Richard has always loved old school dishes like chicken cacciatore and paprikash. There’s a warmth and coziness about them that are so fitting for fall. Incidentally, these are also part of his family lineage as well. 

For this preparation, he wanted to take a simple one-pot wonder that almost anyone could make at home and give it a bit of seasonal update and some of the farm-to-table touches that are the cornerstone of what they do at Sovengard. Enjoy!

There’s a warmth and coziness about this dish that is so fitting for fall.

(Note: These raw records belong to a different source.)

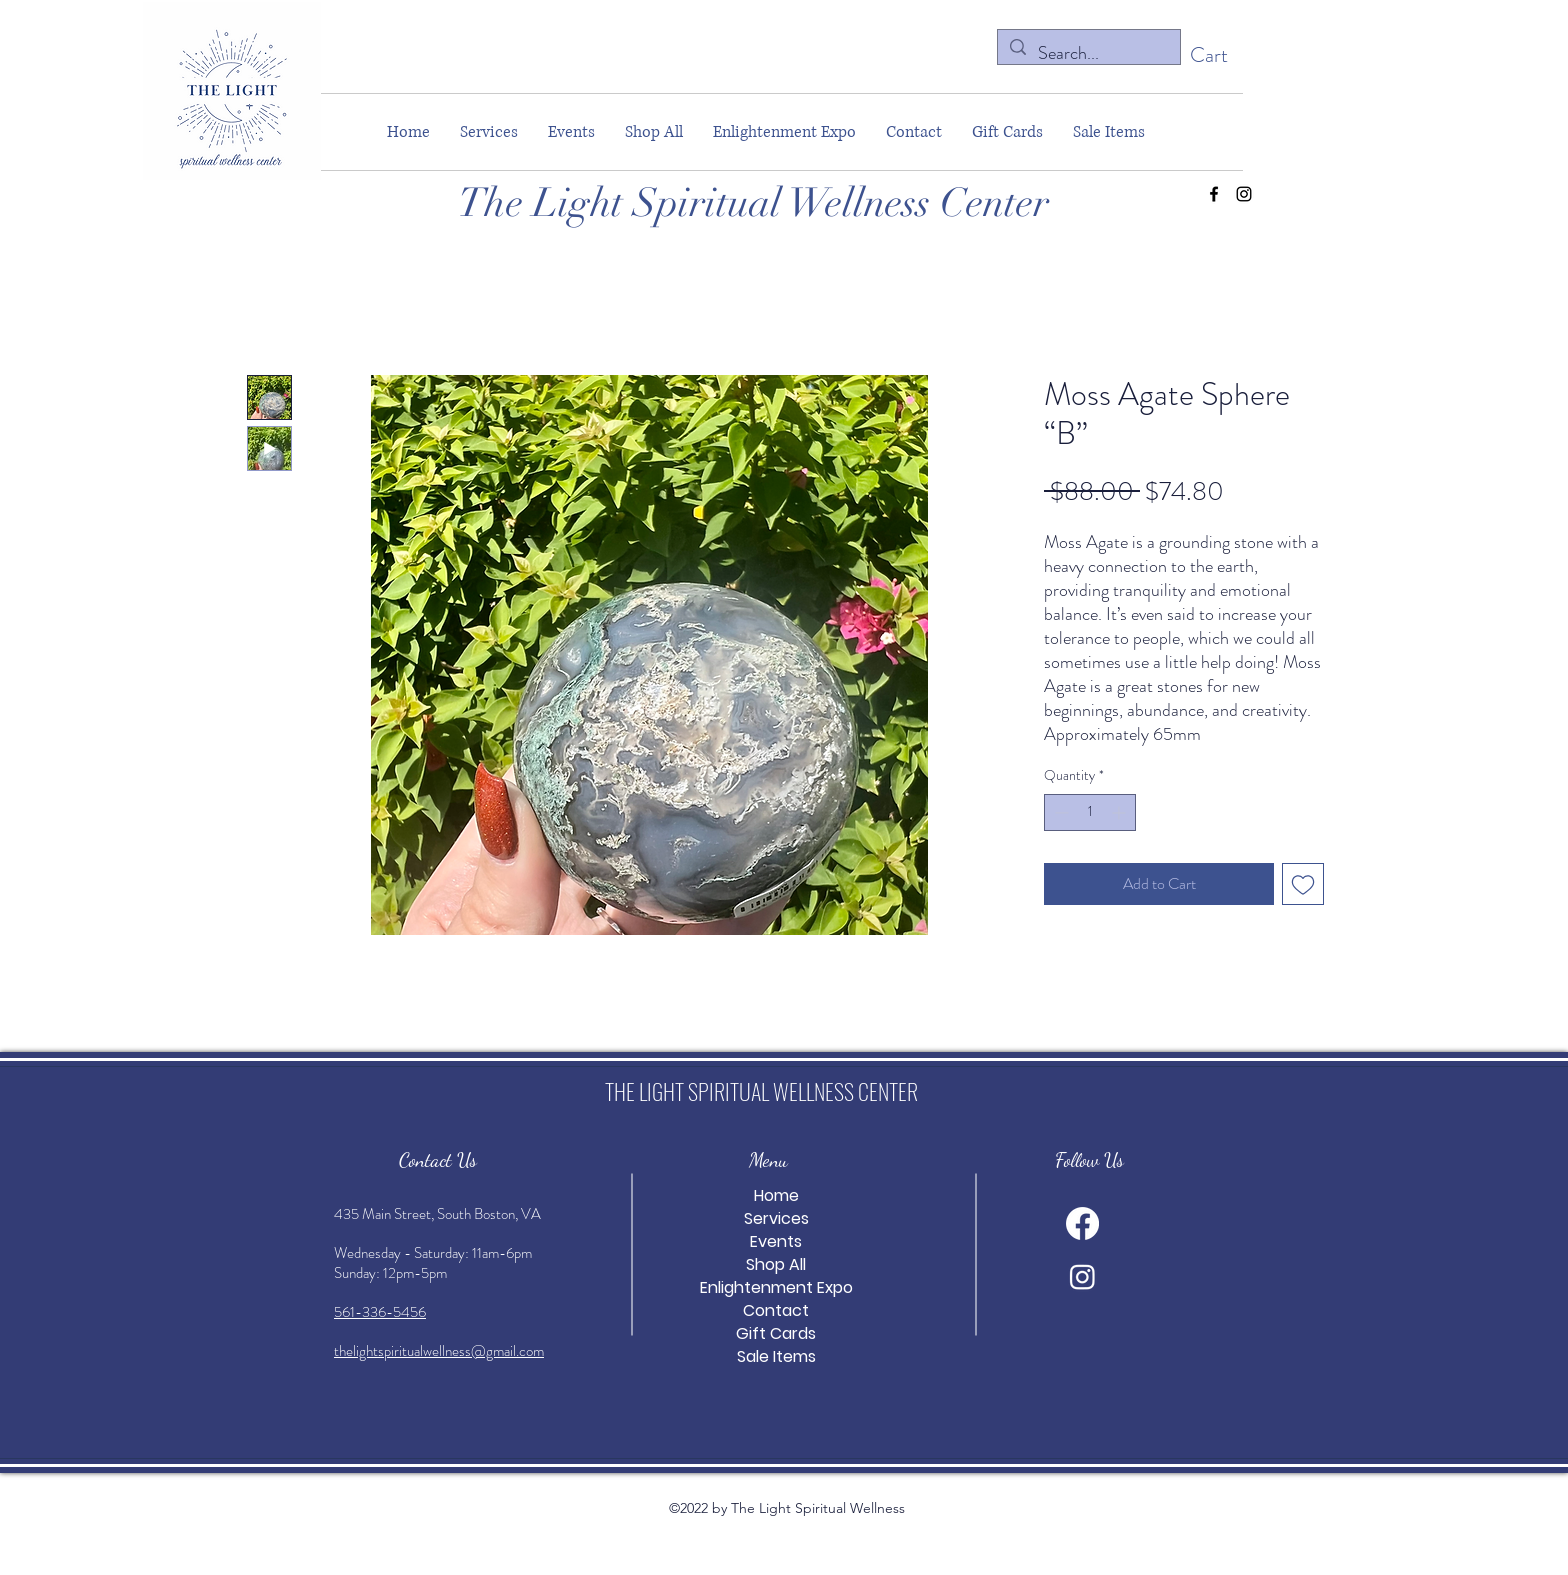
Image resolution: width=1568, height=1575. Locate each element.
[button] (1226, 55)
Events (776, 1241)
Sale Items (776, 1356)
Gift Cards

Warmth in Fall: Forager's Braised Chops

Ingredients

  • 4 bone-in pork chops
  • 1 quart of fresh tomatoes (blanched and skins removed) or canned plum tomatoes
  • 1 to 3 Mild peppers (Italian mild, cubanelle, or bell peppers), julienne
  • 8 oz Fresh mushrooms, sliced (prefer shiitake, oyster, or wild fall varieties. Cremini is fine too)
  • 1 apple, peeled and thinly sliced
  • 1 cup of walnuts, crushed into pieces
  • 2 cups of raw pumpkin or hard squash, peeled and medium dice
  • ¼ c. AP Flour
  • 1 cup onion, fine dice
  • 6 cloves of garlic, minced
  • 325mL (half a bottle) of a nice dry white or rose wine
  • 2 sprigs of fresh rosemary
  • ¼ c. fresh parsley, minced
  • Neutral oil (canola, soy, etc.)
  • Salt and pepper to taste

Directions

  1. Preheat your oven to 350 degrees.
  2. Pat the chops dry, sprinkle them with salt and pepper, and dredge lightly in flour
  3. Using a high sided sauté pan or Dutch oven, heat oil over medium high heat. Once the pan is hot, sear the chops on both sides until lightly browned and even.
  4. Remove the chops from the pan, reduce heat, and pour in the wine (deglazing the pan). Use a wooden or rubber spatula to scrape the tasty bits from the bottom of the pan.
  5. Let the wine cook down for a few minutes, and then add in the remaining ingredients. Cook on low to medium heat until the pumpkin/squash starts to soften, stirring occasionally to evenly cook the vegetables. Add salt and pepper to taste.
  6. Return the pork chops to the pan and push down into the liquid. The chops should be about halfway submerged. Add a little more wine or a small amount of water if needed.
  7. Move the pan to the oven, uncovered, and cook for 15-20 minutes, or until the internal temp of the pork reaches 145-150 to achieve a medium cook.

Serve:

If you want to be fancy, place the pork on a large platter, bathe it in the sauce, and garnish with fresh minced parsley. Enjoy!